In Fig. 5, we can see that the ROC and PR curves of the MFFA-NET model completely cover those of the SAFE model, indicating that MFFA-NET performs better than SAFE. Figure 6 shows the comparison results of training losses between the two models. As can be seen from Fig. 6, the convergence speed of MMFA-Net is faster than that of SAFE, which also proves that the training speed of MFFA-Net is faster.

Figure 5
figure 5

Performance comparison on the test set. (a) ROC curves on AMD64multipleCompilers Dataset; (b) PR curves on AMD64multipleCompilers Dataset; (c) ROC curves on AMD64ARMOpenSSL Dataset; (d) PR curves on AMD64ARMOpenSSL Dataset.

Full size image
Figure 6
figure 6

Training loss comparison.

Full size image

Regardless of whether it is a single-platform case or a cross-platform case, the AUC and AP values of the MFFA-Net model are better than those of the SAFE model.
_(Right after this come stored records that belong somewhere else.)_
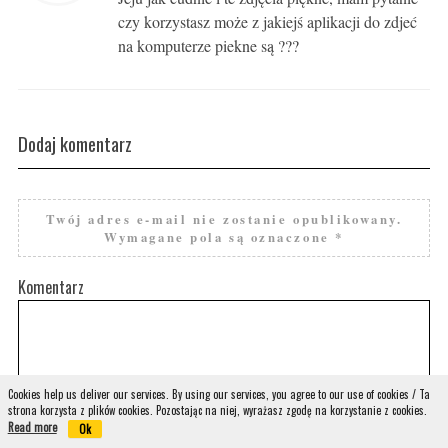
czy korzystasz może z jakiejś aplikacji do zdjeć
na komputerze piekne są ???
Dodaj komentarz
Twój adres e-mail nie zostanie opublikowany.
Wymagane pola są oznaczone
*
Komentarz
Cookies help us deliver our services. By using our services, you agree to our use of cookies / Ta
strona korzysta z plików cookies. Pozostając na niej, wyrażasz zgodę na korzystanie z cookies.
Read more
Ok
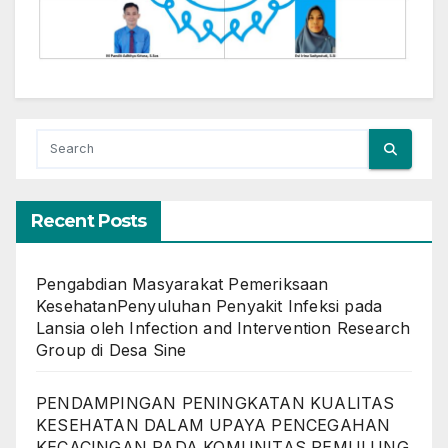
Recent Posts
Pengabdian Masyarakat Pemeriksaan
KesehatanPenyuluhan Penyakit Infeksi pada
Lansia oleh Infection and Intervention Research
Group di Desa Sine
PENDAMPINGAN PENINGKATAN KUALITAS
KESEHATAN DALAM UPAYA PENCEGAHAN
KECACINGAN PADA KOMUNITAS PEMULUNG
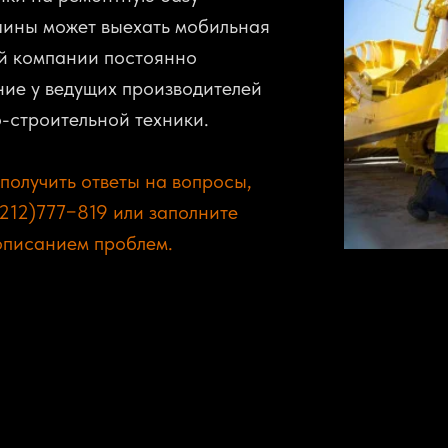
ины может выехать мобильная
й компании постоянно
ние у ведущих производителей
-строительной техники.
получить ответы на вопросы,
212)777−819 или заполните
описанием проблем.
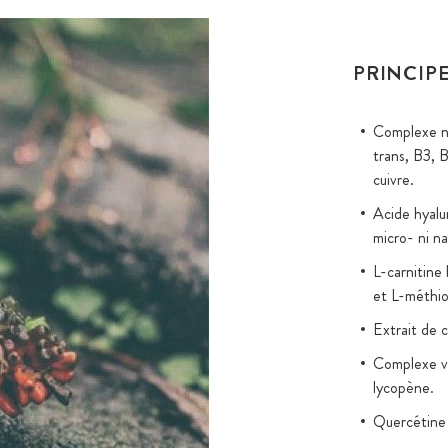
PRINCIPE
Complexe nu
trans, B3, 
cuivre.
Acide hyalu
micro- ni na
L-carnitine
et L-méthio
Extrait de 
Complexe vé
lycopène.
Quercétine 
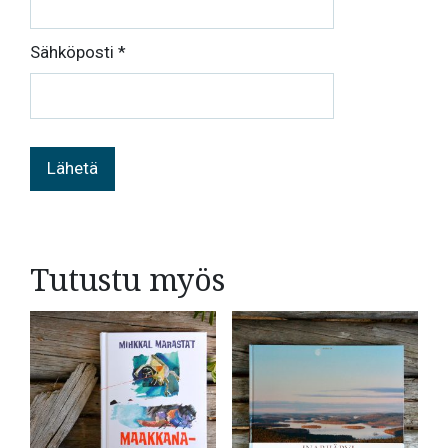
Sähköposti
*
Tutustu myös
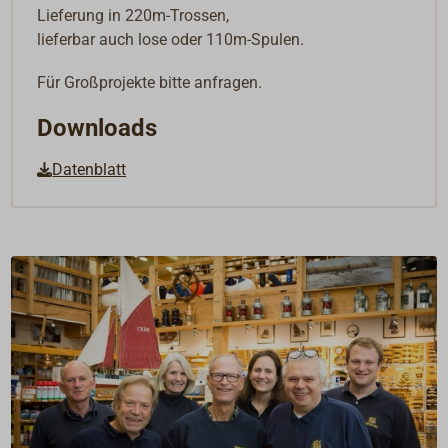
Lieferung in 220m-Trossen,
lieferbar auch lose oder 110m-Spulen.
Für Großprojekte bitte anfragen.
Downloads
Datenblatt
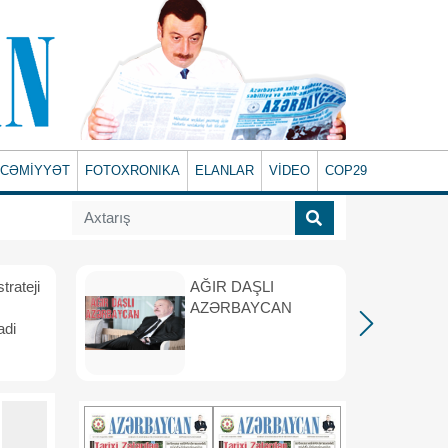
CƏMİYYƏT
FOTOXRONIKA
ELANLAR
VİDEO
COP29
rateji
AĞIR DAŞLI
AZƏRBAYCAN
adi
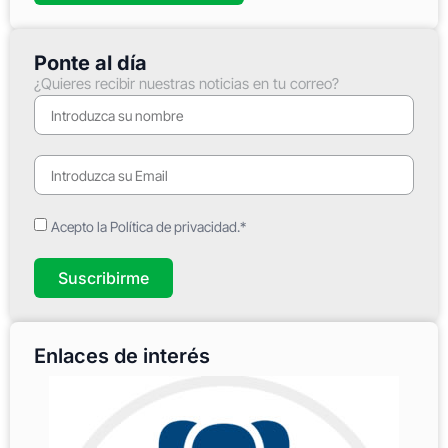
Ponte al día
¿Quieres recibir nuestras noticias en tu correo?
Acepto la Política de privacidad.*
Suscribirme
Enlaces de interés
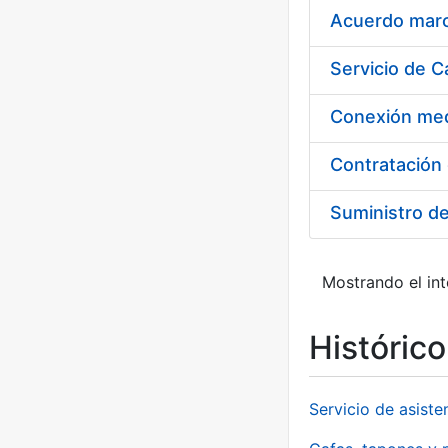
Acuerdo marco
Suministro d
Mostrando el int
Históric
Servicio de asiste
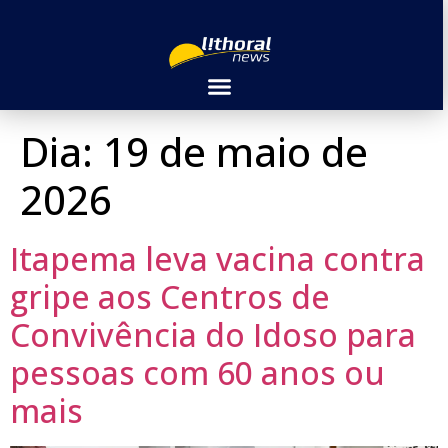
Dia:
19 de maio de
2026
Itapema leva vacina contra
gripe aos Centros de
Convivência do Idoso para
pessoas com 60 anos ou
mais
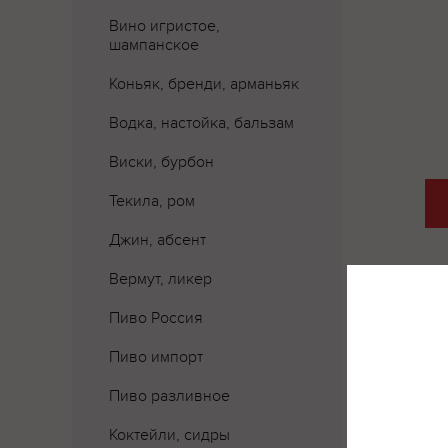
Вино игристое,
шампанское
Коньяк, бренди, арманьяк
Водка, настойка, бальзам
Виски, бурбон
Текила, ром
Джин, абсент
Вермут, ликер
Пиво Россия
Пиво импорт
Пиво разливное
Где 
Коктейли, сидры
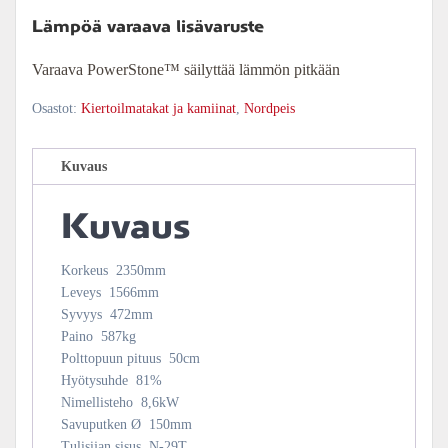
Lämpöä varaava lisävaruste
Varaava PowerStone™ säilyttää lämmön pitkään
Osastot:
Kiertoilmatakat ja kamiinat
,
Nordpeis
Kuvaus
Kuvaus
Korkeus
2350
mm
Leveys
1566
mm
Syvyys
472
mm
Paino
587
kg
Polttopuun pituus
50
cm
Hyötysuhde
81
%
Nimellisteho
8,6
kW
Savuputken Ø
150
mm
Tulisijan sisus
N-29T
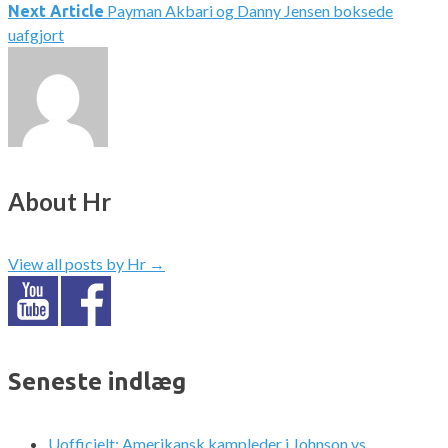
Payman Akbari og Danny Jensen boksede
Next Article
uafgjort
About Hr
View all posts by Hr
→
Seneste indlæg
Uofficielt: Amerikansk kampleder i Johnson vs.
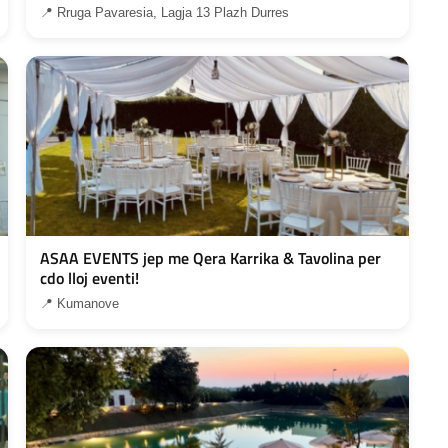
📍 Rruga Pavaresia, Lagja 13 Plazh Durres
ASAA EVENTS jep me Qera Karrika & Tavolina per
cdo lloj eventi!
📍 Kumanove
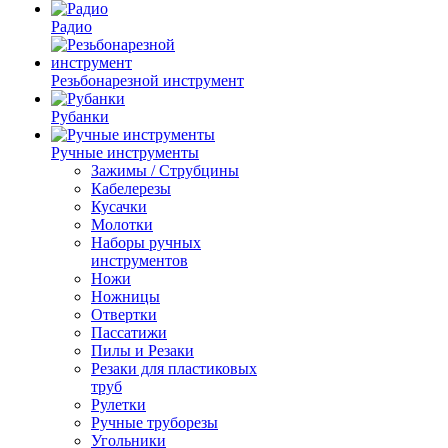
Радио
Резьбонарезной инструмент
Рубанки
Ручные инструменты
Зажимы / Струбцины
Кабелерезы
Кусачки
Молотки
Наборы ручных
инструментов
Ножи
Ножницы
Отвертки
Пассатижи
Пилы и Резаки
Резаки для пластиковых
труб
Рулетки
Ручные труборезы
Угольники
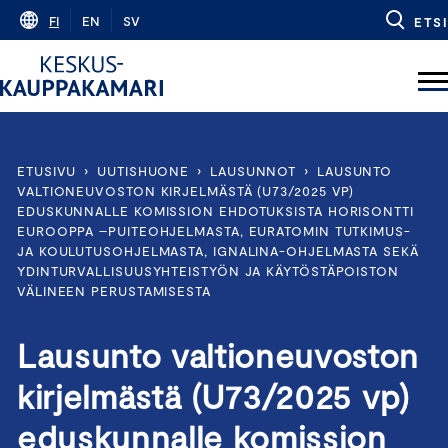
Skip
FI
EN
SV
ETSI
to
content
ETUSIVU
›
UUTISHUONE
›
LAUSUNNOT
›
LAUSUNTO
VALTIONEUVOSTON KIRJELMÄSTÄ (U73/2025 VP)
EDUSKUNNALLE KOMISSION EHDOTUKSISTA HORISONTTI
EUROOPPA –PUITEOHJELMASTA, EURATOMIN TUTKIMUS-
JA KOULUTUSOHJELMASTA, IGNALINA-OHJELMASTA SEKÄ
YDINTURVALLISUUSYHTEISTYÖN JA KÄYTÖSTÄPOISTON
VÄLINEEN PERUSTAMISESTA
Lausunto valtioneuvoston
kirjelmästä (U73/2025 vp)
eduskunnalle komission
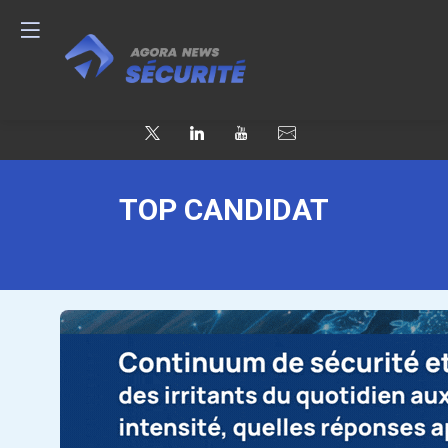
TOP CANDIDAT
Compared with SAFE, the total consumption of training time and inference time of MFFA-Net model is much smaller. It seems that the ability for BCSD of our model is efficient.

Conclusion

We propose a new approach MFFA-Net that has better capability for BCSD in the single-platform or cross-platform case. MFFA-Net can not only learn overall structural features, but also deeply dig into the relationships between features. To evaluate this method we proposed, two datasets are used in our experiments. Experimental results in Fig. 5 and in Table 1 demonstrate that the MFFA-Net model is valid for BCSD. The MFFA-Net method has a high score overall AUC and AP. Compared with SAFE, MFFA-Net can achieve better performance in different metrics. As can be seen from Table 1, MFFA-Net has a great advantage in training time. In future research, we will continue to optimize and strive to make the inference time shorter. We also will try to apply MFFA-Net to other application scenarios, such as advanced persistent threat (APT) classification, semantic classification, etc.